§ Exercise goal
In the entries below, find the line with "sdm tepung bumbu hingga tercampur rata." and the line with "Женские советики"; reproduce those two lines and all lines between them exactly, without pictures.

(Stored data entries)
-----
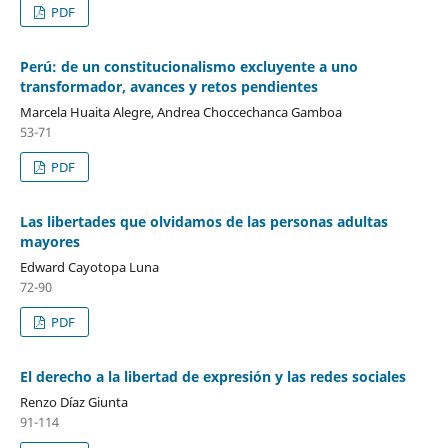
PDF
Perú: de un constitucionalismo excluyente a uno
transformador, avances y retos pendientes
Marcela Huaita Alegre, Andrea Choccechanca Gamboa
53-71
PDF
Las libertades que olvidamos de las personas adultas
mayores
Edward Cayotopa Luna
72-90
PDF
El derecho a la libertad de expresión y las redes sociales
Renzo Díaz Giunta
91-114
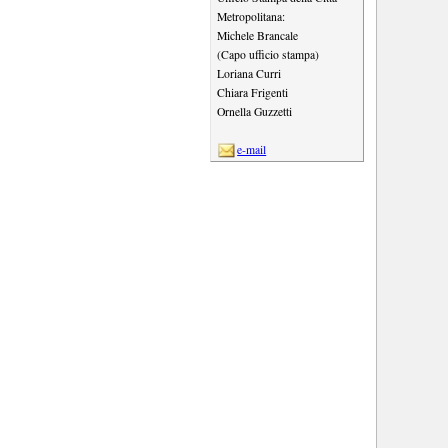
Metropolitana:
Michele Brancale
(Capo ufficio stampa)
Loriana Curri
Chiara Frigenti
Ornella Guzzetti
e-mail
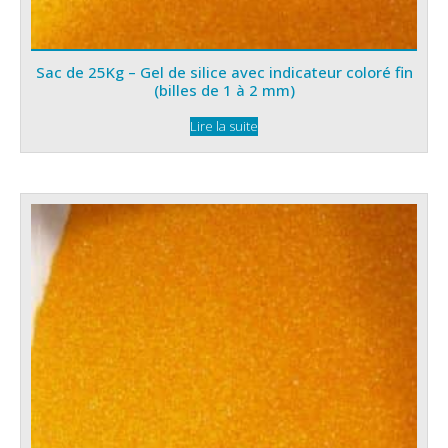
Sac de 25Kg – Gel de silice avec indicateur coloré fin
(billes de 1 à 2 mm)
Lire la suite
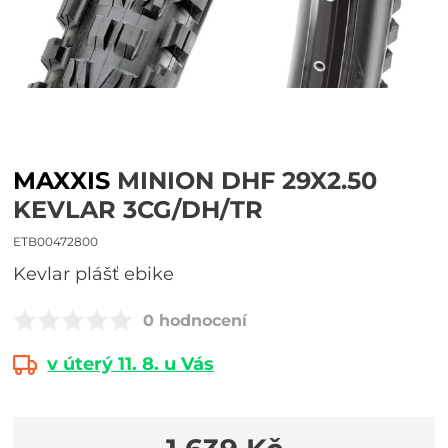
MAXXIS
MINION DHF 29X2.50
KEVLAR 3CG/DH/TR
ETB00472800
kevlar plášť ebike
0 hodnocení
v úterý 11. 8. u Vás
-----
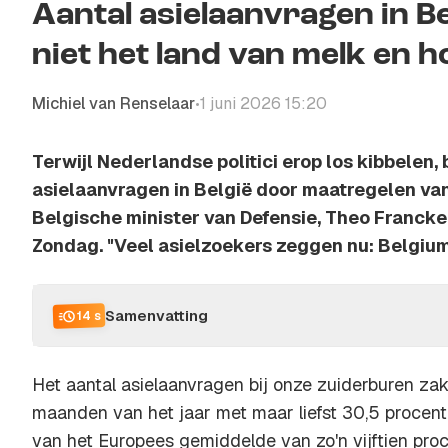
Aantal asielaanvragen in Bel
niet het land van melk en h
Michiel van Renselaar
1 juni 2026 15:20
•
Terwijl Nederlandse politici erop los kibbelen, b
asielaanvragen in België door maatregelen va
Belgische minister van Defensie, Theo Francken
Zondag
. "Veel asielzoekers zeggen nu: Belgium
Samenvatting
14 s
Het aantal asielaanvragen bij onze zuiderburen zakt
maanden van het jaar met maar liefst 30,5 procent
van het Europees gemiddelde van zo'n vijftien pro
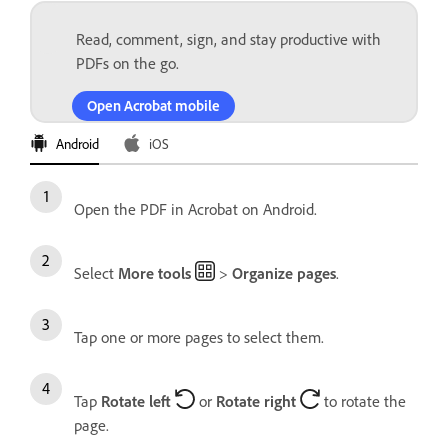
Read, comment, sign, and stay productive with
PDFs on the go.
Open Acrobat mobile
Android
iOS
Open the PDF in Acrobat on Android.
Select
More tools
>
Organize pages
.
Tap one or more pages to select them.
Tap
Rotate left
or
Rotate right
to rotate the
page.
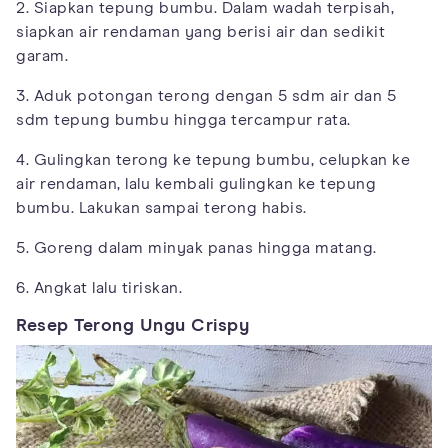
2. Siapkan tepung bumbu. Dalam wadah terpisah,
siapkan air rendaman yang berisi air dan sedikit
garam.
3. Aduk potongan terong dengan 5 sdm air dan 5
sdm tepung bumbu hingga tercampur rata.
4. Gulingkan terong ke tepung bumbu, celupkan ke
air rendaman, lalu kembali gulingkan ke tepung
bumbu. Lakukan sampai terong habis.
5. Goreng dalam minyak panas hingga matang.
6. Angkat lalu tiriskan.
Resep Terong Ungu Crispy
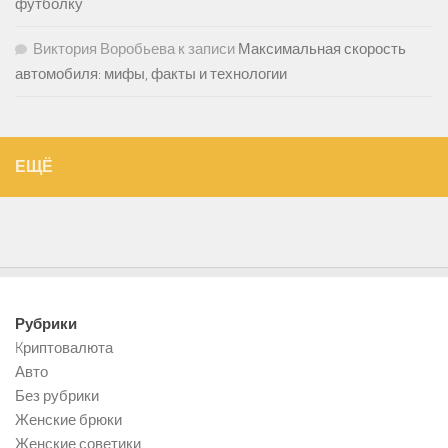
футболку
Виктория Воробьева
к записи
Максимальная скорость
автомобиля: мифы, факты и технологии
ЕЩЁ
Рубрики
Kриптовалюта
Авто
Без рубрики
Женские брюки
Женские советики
-----
§ Task solution
sdm tepung bumbu hingga tercampur rata.
4. Gulingkan terong ke tepung bumbu, celupkan ke
air rendaman, lalu kembali gulingkan ke tepung
bumbu. Lakukan sampai terong habis.
5. Goreng dalam minyak panas hingga matang.
6. Angkat lalu tiriskan.
Resep Terong Ungu Crispy
футболку
Виктория Воробьева
к записи
Максимальная скорость
автомобиля: мифы, факты и технологии
ЕЩЁ
Рубрики
Kриптовалюта
Авто
Без рубрики
Женские брюки
Женские советики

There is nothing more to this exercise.